:: MATERIAL FOR THE TASK

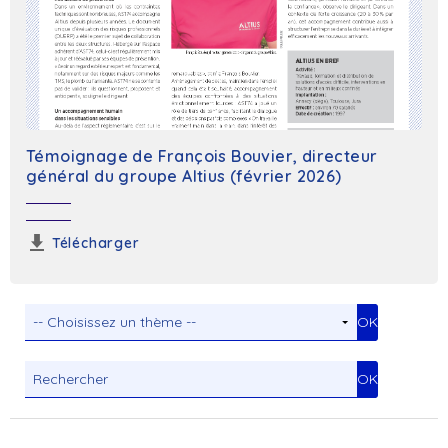
Témoignage de François Bouvier, directeur
général du groupe Altius (février 2026)
Télécharger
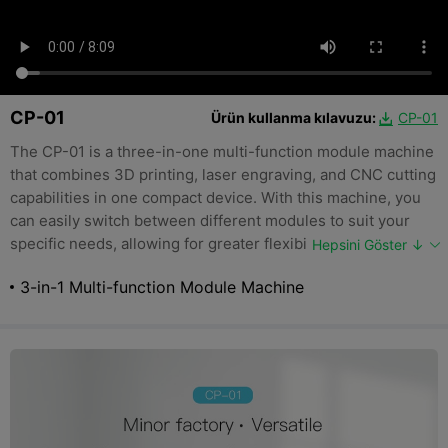
CP-01
Ürün kullanma kılavuzu:
CP-01

The CP-01 is a three-in-one multi-function module machine
that combines 3D printing, laser engraving, and CNC cutting
capabilities in one compact device. With this machine, you
can easily switch between different modules to suit your
specific needs, allowing for greater flexibility and efficiency
Hepsini Göster ↓
in your work. Whether you're a hobbyist or a professional,
3-in-1 Multi-function Module Machine
the CP-01 offers a powerful and convenient solution for all
your printing, engraving, and cutting needs.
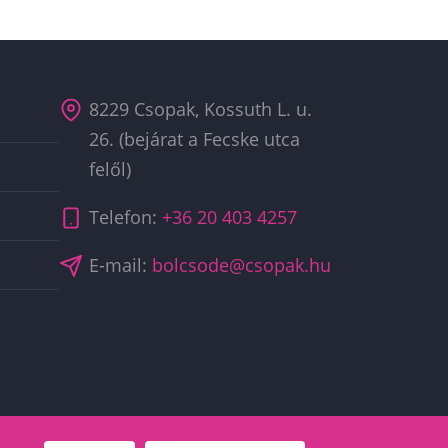
8229 Csopak, Kossuth L. u.
26. (bejárat a Fecske utca
felől)
Telefon:
+36 20 403 4257
E-mail:
bolcsode@csopak.hu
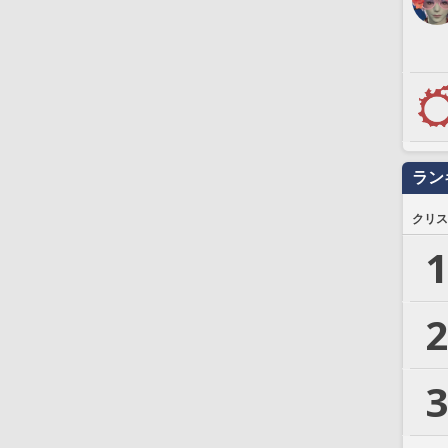
ラン
クリス
1
2
3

::::

EXERCISE PROMPT: Search each line of the data above for "needs", and copy the lines where it occurs.

WRITTEN SOLUTION:
specific needs, allowing for greater flexibility and efficiency
your printing, engraving, and cutting needs.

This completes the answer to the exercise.